Je m’appelle Patrick et je suis en vacances pour deux semaines à Bordeaux chez ma tante Véronique très bcbg, sœur de ma mère Anne.

Elle a 42 ans, divorcée, 2 enfants, 1m72 pour 55 kg et moi, 23 ans 1m80 pour 75 kg étudiant.

Depuis son divorce, ma tante étant au chômage a du mal à joindre les 2 bouts. J’ai contacté un ami qui m’a indiqué une sorte de cercle très fermé en Suisse. Nous avons rencontré un père japonais richissime qui a proposé une relation entre son jeune fils vierge et ma tante. Elle a accepté et doit se rendre à Paris dans l’hôtel particulier du japonais, moyennant une somme plus que rondelette.


Suivant mes recommandations, ma tante s’était habillée d’une manière estivale. Elle était vêtue d’un tailleur avec une jupe à hauteur des genoux mettant en valeur la finesse de ses mollets et d’une veste saillante. De couleur beige clair, elle avait assorti l’ensemble d’un chemisier blanc et d’escarpins faisant ressortir ses orteils soignés. Elle dégageait un parfum numéro 5 de la célèbre marque avec un collier platine or. Elle était fin prête avec un petit sac à main qu’elle tenait fermement sur le quai, preuve d’une certaine nervosité. Nous prenions place en première classe et étant cote à côte, nous avions l’occasion d’engager une conversation à loisir. Je ne pus m’empêcher de poser ma main sur la peau soyeuse de sa cuisse, à l’écart des regards indiscrets.


— Bon à midi je mange léger, mais pour l’instant je me sens bien. Dit-elle soulagée de me savoir à ses côtés.

— T’es ravissante.

— Merci quand je pense à hier, tu m’as fait l’amour deux fois dans la soirée et ça n’a pas duré cinq minutes ! Je ne sais pas ce que je t’ai fait mais avec moi tu n’arrêtes pas… Me raconta-t-elle en insistant indirectement sur le fait que je lui plaisais d’une manière peu commune.

— Véronique, si tu pouvais parler d’autre chose. Tu sais fort bien que tu me plais depuis mon adolescence. Je te trouve au top de la beauté et tu sais quoi ? 

— Je t’écoute mais n’insiste pas avec ta main, aujourd’hui j’ai mis une culotte, alors je suis au top de la beauté et ? Me redemanda-t-elle en dissimulant sa joie, sa fierté d’entendre de tels propos.

— Euh… T’es mon idéal féminin. T’es belle, grande, bien foutue avec une belle paire de nichons et un cul…Je n’en parle même pas quant à ta bouche, tes yeux bleus…

— Arrête Patrick…

— Quoi je dis des conneries ? En balayant ma main sur la peau de velours de l’intérieur de sa cuisse.

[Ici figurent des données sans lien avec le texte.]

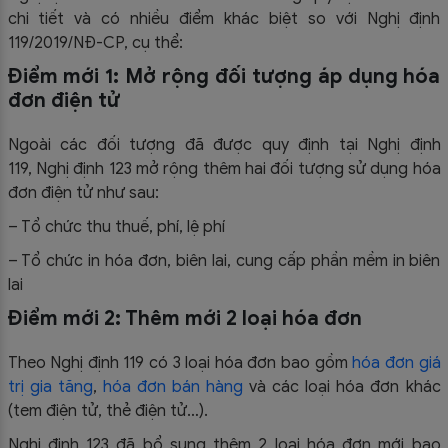
chi tiết và có nhiều điểm khác biệt so với Nghị định
119/2019/NĐ-CP, cụ thể:
Điểm mới 1: Mở rộng đối tượng áp dụng hóa
đơn điện tử
Ngoài các đối tượng đã được quy định tại Nghị định
119, Nghị định 123 mở rộng thêm hai đối tượng sử dụng hóa
đơn điện tử như sau:
– Tổ chức thu thuế, phí, lệ phí
– Tổ chức in hóa đơn, biên lai, cung cấp phần mềm in biên
lai
Điểm mới 2: Thêm mới 2 loại hóa đơn
Theo Nghị định 119 có 3 loại hóa đơn bao gồm
hóa đơn giá
trị gia tăng
,
hóa đơn bán hàng
và các loại hóa đơn khác
(tem điện tử, thẻ điện tử…).
Nghị định 123 đã bổ sung thêm 2 loại hóa đơn mới bao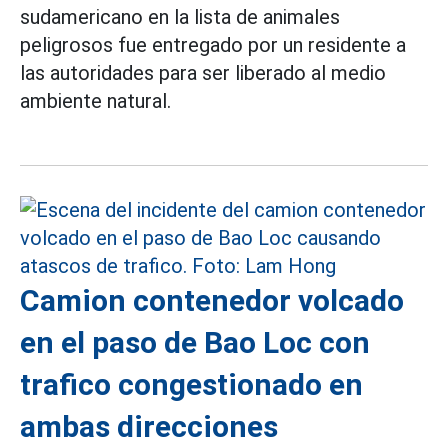
sudamericano en la lista de animales
peligrosos fue entregado por un residente a
las autoridades para ser liberado al medio
ambiente natural.
Camion contenedor volcado
en el paso de Bao Loc con
trafico congestionado en
ambas direcciones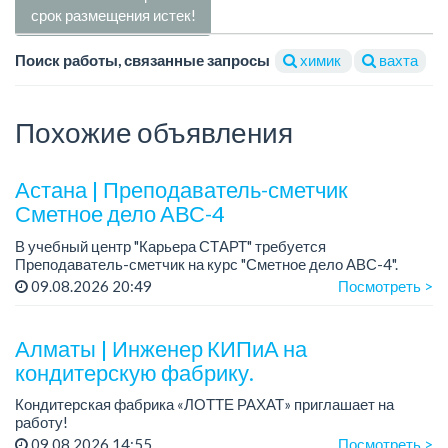
срок размещения истек!
Поиск работы, связанные запросы
химик
вахта
Похожие объявления
Астана | Преподаватель-сметчик
Сметное дело АВС-4
В учебный центр "Карьера СТАРТ" требуется
Преподаватель-сметчик на курс "Сметное дело АВС-4".
09.08.2026 20:49
Посмотреть >
Условия:
работа по гибкому графику, в промежутке с 10.00 до 18.00.
достойная зар...
Алматы | Инженер КИПиА на
кондитерскую фабрику.
Кондитерская фабрика «ЛОТТЕ РАХАТ» приглашает на
работу!
Зарплата: от 287 000 до 405 000 тенге.
09.08.2026 14:55
Посмотреть >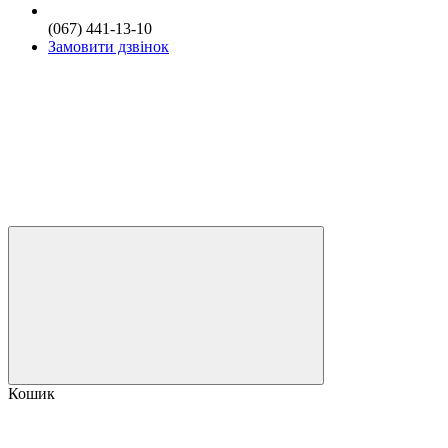
(067) 441-13-10
Замовити дзвінок
Кошик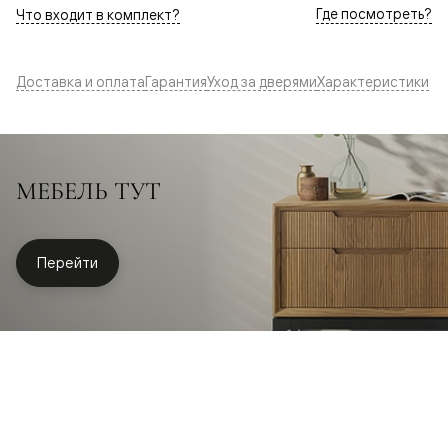
Где посмотреть?
Что входит в комплект?
Доставка и оплата
Гарантия
Уход за дверями
Характеристики
МЕБЕЛЬ ТУТ
Перейти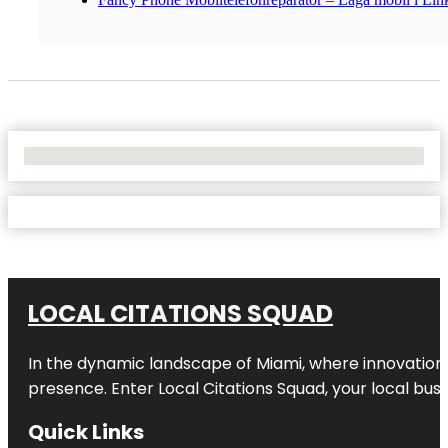
No Locations Found
LOCAL CITATIONS SQUAD
In the dynamic landscape of Miami, where innovation 
presence. Enter
Local Citations Squad
, your local bus
Quick Links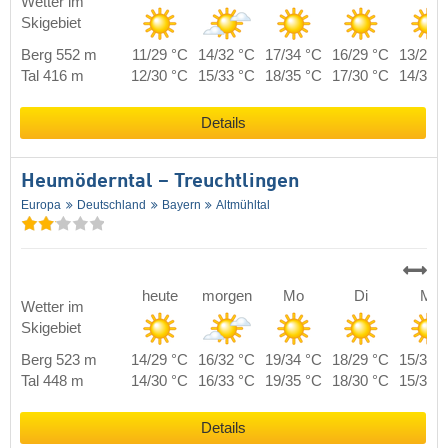
Wetter im
Skigebiet
Berg 552 m
11/29 °C
14/32 °C
17/34 °C
16/29 °C
13/29 
Tal 416 m
12/30 °C
15/33 °C
18/35 °C
17/30 °C
14/30 
Details
Heumöderntal – Treuchtlingen
Europa
Deutschland
Bayern
Altmühltal
heute
morgen
Mo
Di
Mi
Wetter im
Skigebiet
Berg 523 m
14/29 °C
16/32 °C
19/34 °C
18/29 °C
15/30 
Tal 448 m
14/30 °C
16/33 °C
19/35 °C
18/30 °C
15/31 
Details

— Non loin de là et c’est bon à entendre mais surveille un peu ton langage quand même. Tu me parles comme si j’étais ta copine. Je reste toujours ta tante même si je dois avouer que tu commences à me connaître par cœur et j’en ai eu la preuve hier soir. Tu me fais très bien l’amour et je préfère ne pas en rajouter tellement c’est exquis.

— Ah si tu peux développer…

— Bah hier tu étais très doux, attentif à moi. Bon c’est un peu gênant de parler de ça mais c’est vrai qu’on fonctionne super bien tous les deux et je te répète encore une fois que je suis ta tante, tu as tendance à l’oublier.

— Ok Tatie chérie !

— Ah fallait que tu me fasses enfin rire. Bon le chauffeur nous cherche, nous déjeunons, ensuite nous allons dans son hôtel particulier et je monte dans la chambre avec le gosse, c’est bien ça ?

— Oui et le gosse s’appelle Ken et même s’il ne fait pas son âge, c’est un puceau de 18 ans et pendant ce temps, je discuterai avec son père monsieur Zusu. Il paraît qu’il est dans les hautes technologies. Je décrocherai peut-être un job à Tokyo !

— Et moi alors ? S’inquiéta-t-elle en me prenant le bras.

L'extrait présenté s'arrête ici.